◆ Task requirements: For this exercise, return only the lines in the records below from the one holding "- 2007 ), motore" through the one holding "Counter-Strike: Global Offensive", including both, exactly as they appear and without pictures.

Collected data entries
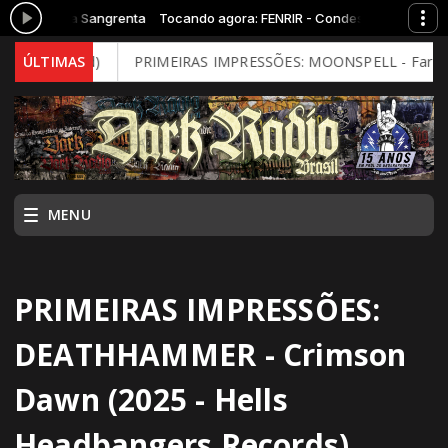
ondessa Sangrenta
Tocando agora: FENRIR - Condessa Sangrenta
Mind)
ÚLTIMAS
PRIMEIRAS IMPRESSÕES: MOONSPELL - Far From God (20
MENU
PRIMEIRAS IMPRESSÕES:
DEATHHAMMER - Crimson
Dawn (2025 - Hells
Headbangers Records)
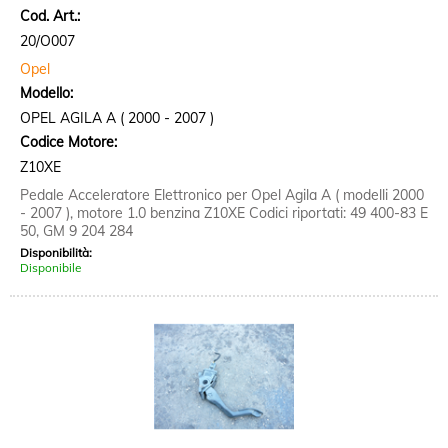
Cod. Art.:
20/O007
Opel
Modello:
OPEL AGILA A ( 2000 - 2007 )
Codice Motore:
Z10XE
Pedale Acceleratore Elettronico per Opel Agila A ( modelli 2000
- 2007 ), motore 1.0 benzina Z10XE Codici riportati: 49 400-83 E
50, GM 9 204 284
Disponibilità:
Disponibile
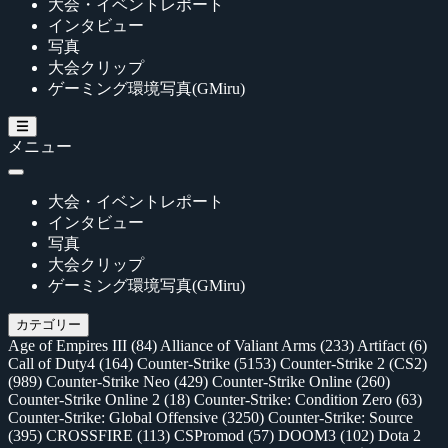
大会・イベントレポート
インタビュー
写真
大会クリップ
ゲーミング環境写真(GMiru)
メニュー
大会・イベントレポート
インタビュー
写真
大会クリップ
ゲーミング環境写真(GMiru)
カテゴリー
Age of Empires III
(84)
Alliance of Valiant Arms
(233)
Artifact
(6)
Call of Duty4
(164)
Counter-Strike
(5153)
Counter-Strike 2 (CS2)
(989)
Counter-Strike Neo
(429)
Counter-Strike Online
(260)
Counter-Strike Online 2
(18)
Counter-Strike: Condition Zero
(63)
Counter-Strike: Global Offensive
(3250)
Counter-Strike: Source
(395)
CROSSFIRE
(113)
CSPromod
(57)
DOOM3
(102)
Dota 2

◆ Output:
- 2007 ), motore 1.0 benzina Z10XE Codici riportati: 49 400-83 E
50, GM 9 204 284
Disponibilità:
Disponibile
大会・イベントレポート
インタビュー
写真
大会クリップ
ゲーミング環境写真(GMiru)
メニュー
大会・イベントレポート
インタビュー
写真
大会クリップ
ゲーミング環境写真(GMiru)
カテゴリー
Age of Empires III
(84)
Alliance of Valiant Arms
(233)
Artifact
(6)
Call of Duty4
(164)
Counter-Strike
(5153)
Counter-Strike 2 (CS2)
(989)
Counter-Strike Neo
(429)
Counter-Strike Online
(260)
Counter-Strike Online 2
(18)
Counter-Strike: Condition Zero
(63)
Counter-Strike: Global Offensive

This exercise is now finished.